=== Extracted material ===
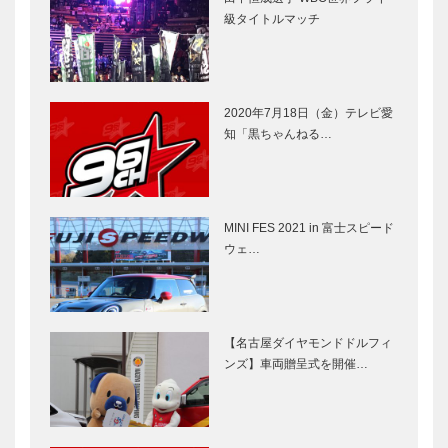
級タイトルマッチ
2020年7月18日（金）テレビ愛
知「黒ちゃんねる…
MINI FES 2021 in 富士スピード
ウェ…
【名古屋ダイヤモンドドルフィ
ンズ】車両贈呈式を開催…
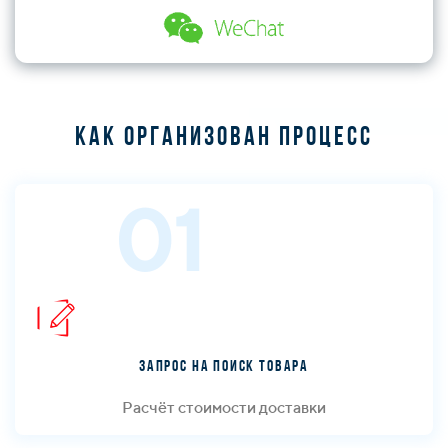
Как организован процесс
01
Запрос на поиск товара
Расчёт стоимости доставки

=== Problem ===
Start to finish, write out the data above exactly, omitting all pictures.

=== Reply ===
級タイトルマッチ
2020年7月18日（金）テレビ愛
知「黒ちゃんねる…
MINI FES 2021 in 富士スピード
ウェ…
【名古屋ダイヤモンドドルフィ
ンズ】車両贈呈式を開催…
Как организован процесс
01
Запрос на поиск товара
Расчёт стоимости доставки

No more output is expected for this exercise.